James McLaughlin the Indian agent at Standing Rock was informed by Lt. Bull Head that the chief was preparing to travel to the meet with the Oglala Ghost Dancers. McLaughlin and other U.S. officials fearing that the Ghost Dance was a pre-war dance, ordered Tatanka Iyotake’s arrest at his camp along the Grand River.

At 6 a.m. on December 15, 1890 one of the most influential chiefs in American history, was killed during a scuffle that erupted during the attempt to arrest him.

Fearing for their safety many members of his family fled south. The Hunkpapa Ghost Dancers sought refuge with Hehaka Gleska (Spotted Elk) a close relative of Sitting Bull and other Mnicoujou Lakota near the community of Cherry Creek, who had also embraced this newfound religion.

According to many oral accounts, the Hehaka Gleska also known as Si Tanka (Big Foot) and his followers then traveled South to join the Oglala Ghost Dancers, who had invited Sitting Bull to witness the return of the Messiah, and who were held up at Stronghold Table in the Badlands. But they would never make it as they were intercepted by Major Samuel Whitside and his battalion of the Seventh Cavalry Regiment. They were escorted five miles westward to Čhaŋkpé Ópi Wakpála (Wounded Knee Creek).

Shortly afterward Colonel James W. Forsyth arrived to take command. According to Forsythe’s diary he along with the Seventh Cavalry Regiment had been camped at Red Cloud’s Agency for two weeks awaiting word of movement of the Ghost Dancers.

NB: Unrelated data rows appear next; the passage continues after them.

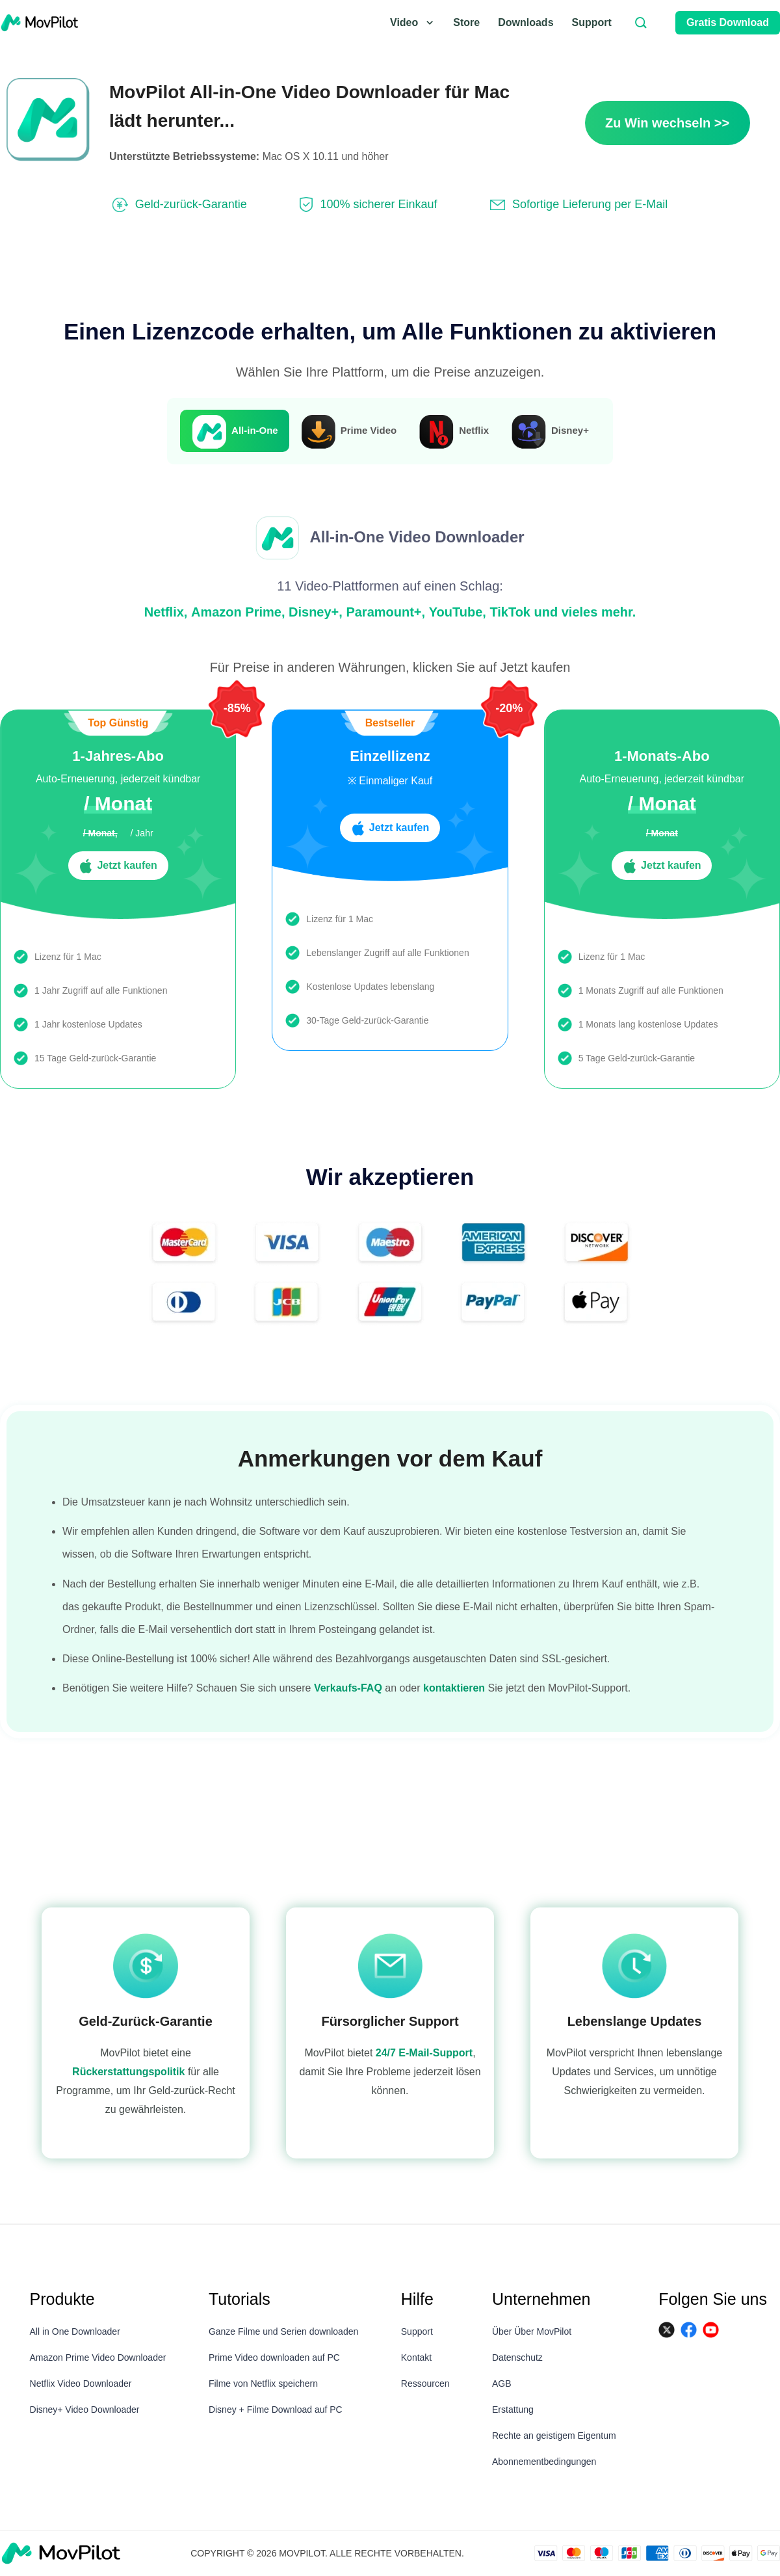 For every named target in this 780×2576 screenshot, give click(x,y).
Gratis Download (727, 22)
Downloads (525, 22)
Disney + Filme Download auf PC (276, 2409)
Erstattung (513, 2409)
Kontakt (416, 2357)
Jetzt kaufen (118, 866)
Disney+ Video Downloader (85, 2409)
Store (466, 22)
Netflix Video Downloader (81, 2383)
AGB (502, 2383)
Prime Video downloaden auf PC (274, 2357)
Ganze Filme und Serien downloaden (283, 2331)
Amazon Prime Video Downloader (98, 2357)
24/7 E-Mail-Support (424, 2052)
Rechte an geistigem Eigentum (554, 2435)
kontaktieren (454, 1687)
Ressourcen (425, 2383)
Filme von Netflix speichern (263, 2383)
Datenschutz (517, 2357)
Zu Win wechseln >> (667, 123)
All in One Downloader (75, 2331)
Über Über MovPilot (531, 2331)
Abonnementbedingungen (544, 2461)
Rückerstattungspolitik (128, 2071)
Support (592, 22)
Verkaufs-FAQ (348, 1687) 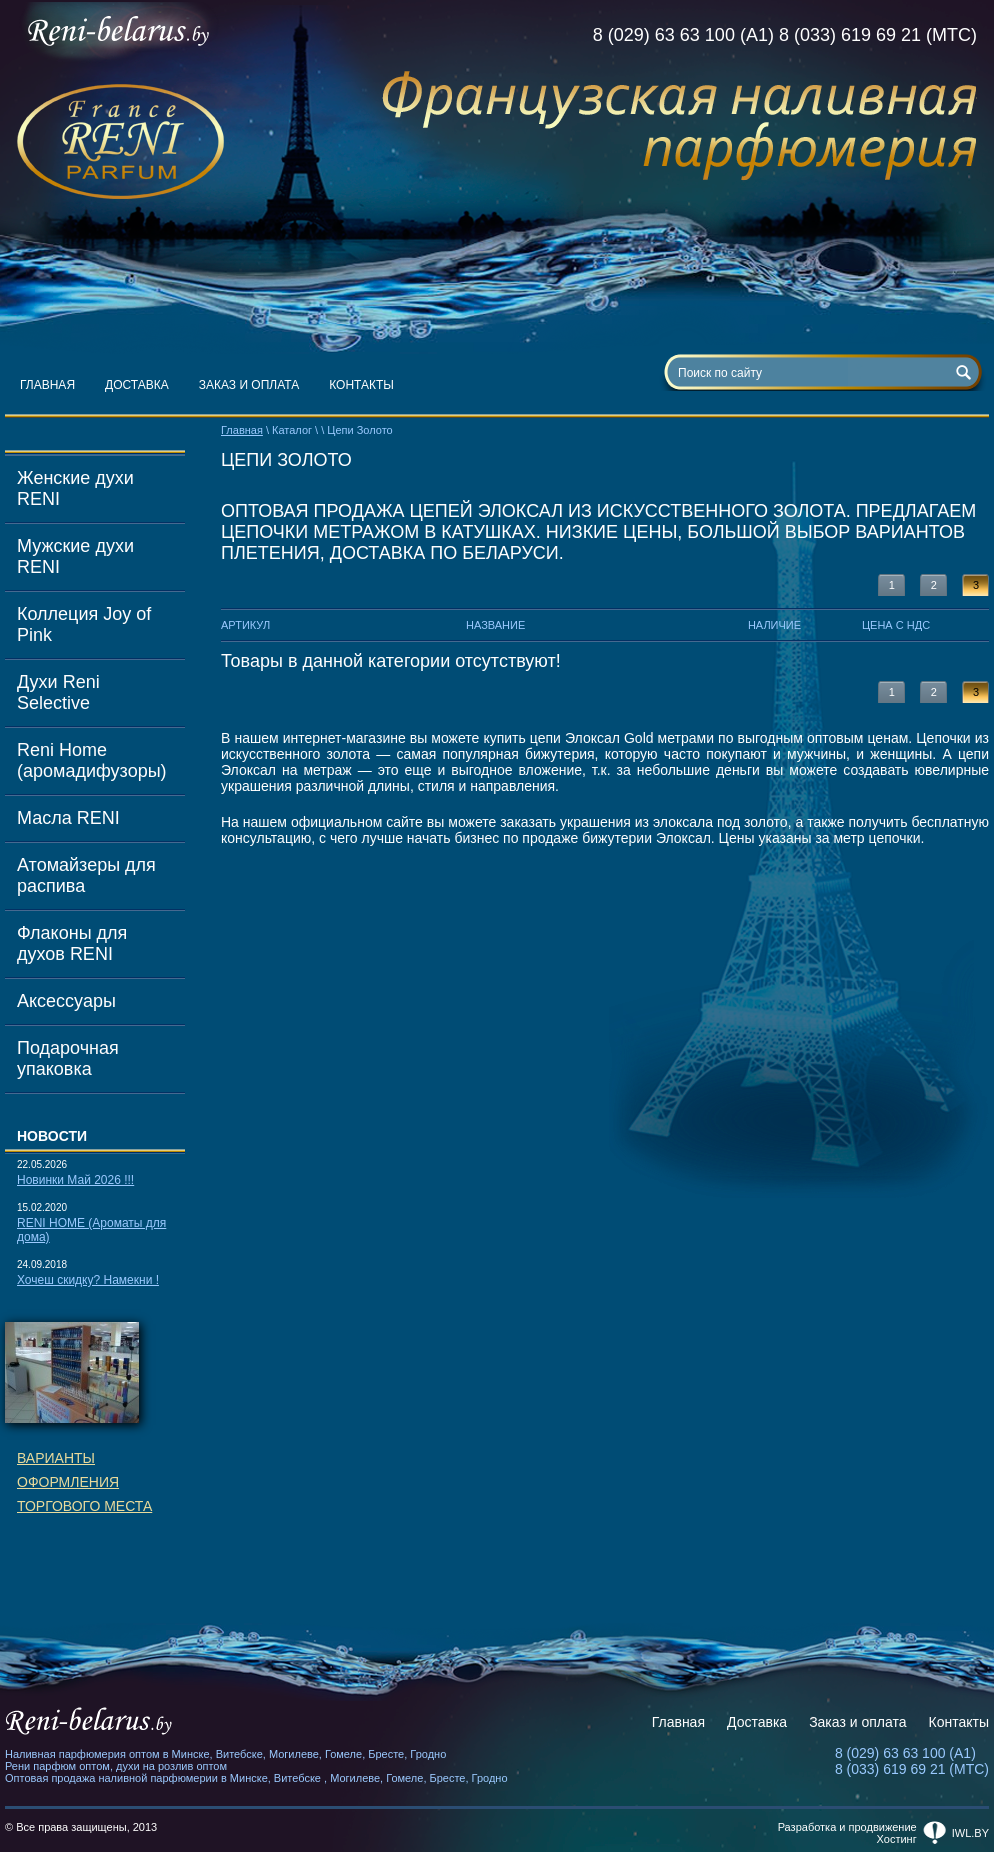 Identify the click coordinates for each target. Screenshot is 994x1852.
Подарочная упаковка (68, 1058)
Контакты (361, 385)
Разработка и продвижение (847, 1827)
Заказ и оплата (249, 385)
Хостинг (897, 1839)
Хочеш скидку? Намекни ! (88, 1280)
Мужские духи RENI (75, 556)
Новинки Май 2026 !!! (75, 1180)
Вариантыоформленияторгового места (84, 1482)
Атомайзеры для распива (86, 875)
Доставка (137, 385)
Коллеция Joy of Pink (84, 624)
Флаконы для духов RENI (72, 943)
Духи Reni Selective (58, 692)
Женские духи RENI (75, 488)
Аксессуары (66, 1001)
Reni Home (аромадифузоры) (92, 760)
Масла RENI (68, 818)
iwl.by (970, 1833)
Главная (47, 385) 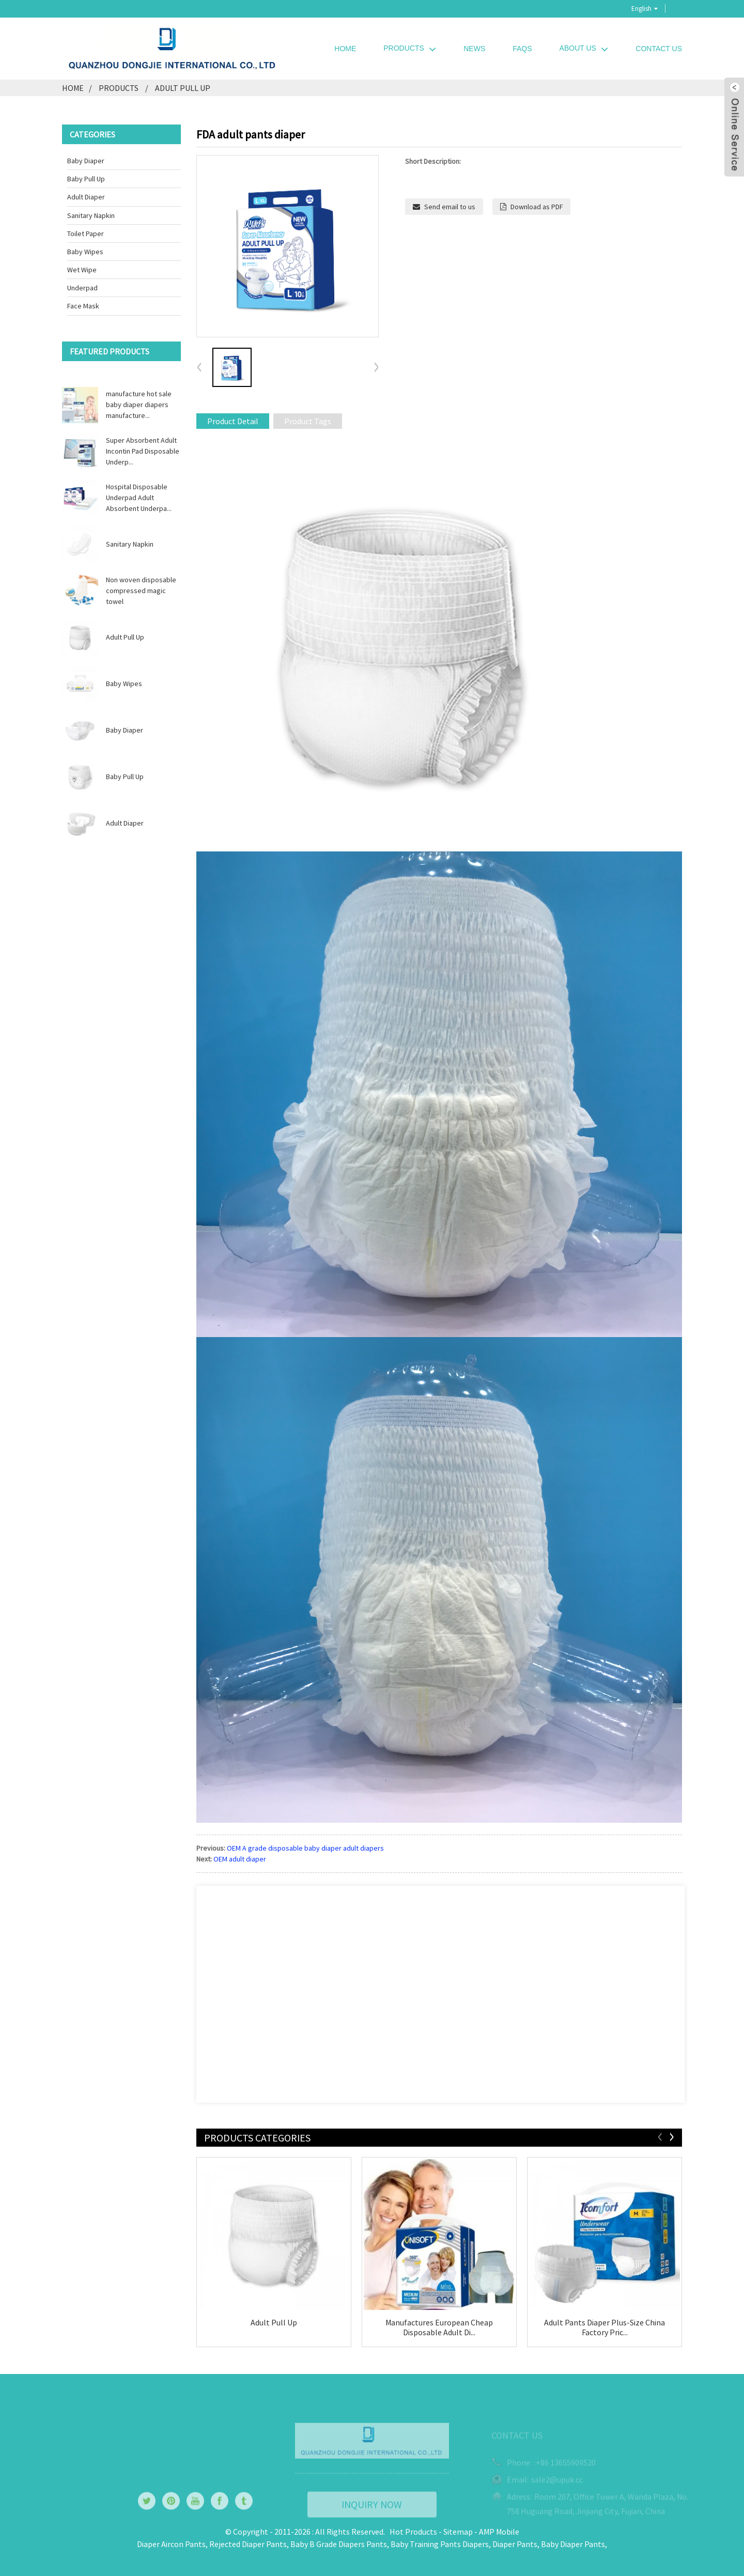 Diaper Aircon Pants (171, 2544)
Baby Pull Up (86, 178)
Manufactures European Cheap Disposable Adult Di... (439, 2327)
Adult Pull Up (182, 88)
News (474, 48)
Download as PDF (536, 206)
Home (345, 48)
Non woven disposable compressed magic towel (141, 590)
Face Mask (83, 306)
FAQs (522, 48)
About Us (584, 48)
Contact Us (659, 48)
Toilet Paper (85, 233)
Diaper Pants (514, 2544)
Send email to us (449, 206)
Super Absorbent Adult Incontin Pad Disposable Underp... (142, 451)
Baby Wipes (85, 251)
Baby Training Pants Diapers (440, 2544)
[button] (376, 368)
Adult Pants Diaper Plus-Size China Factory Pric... (604, 2327)
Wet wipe (82, 269)
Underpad (82, 287)
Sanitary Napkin (91, 215)
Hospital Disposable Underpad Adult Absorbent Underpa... (139, 497)
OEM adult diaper (239, 1859)
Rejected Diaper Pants (248, 2544)
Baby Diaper (85, 160)
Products (409, 48)
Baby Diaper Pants (573, 2544)
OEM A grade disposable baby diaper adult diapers (305, 1848)
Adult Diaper (86, 196)
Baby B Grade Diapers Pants (338, 2544)
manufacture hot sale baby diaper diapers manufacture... (139, 404) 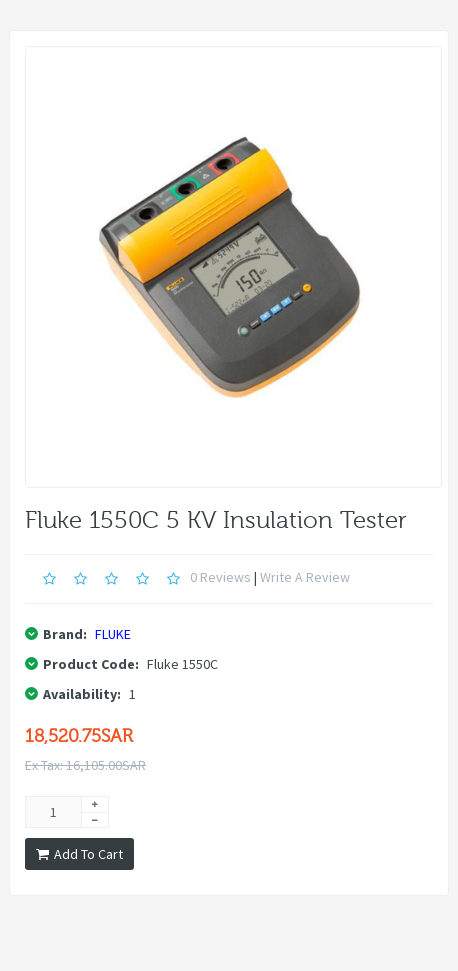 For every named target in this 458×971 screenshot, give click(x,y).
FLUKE (113, 634)
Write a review (305, 578)
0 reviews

On December 29, 1890 more than 350 Mnicoujou and Hunkpapa Lakota were surrounded by the 7th Cavalry who had placed four Hotchkiss guns in position around the camp.

After ordering the disarming of Hehaka Gleska’s band, a scuffle broke out between a man called Black Fox and some soldiers and a rifle was discharged. After the ensuing fight the soldiers began firing the Hotchkiss guns at the mostly unarmed men, women and children.

More than 300 Hunkpapa and Mnicoujou Lakota would be massacred that day in what has become known as one of the worst crimes in history committed against the innocent, who only wished to dance their way to a better life for themselves and their children.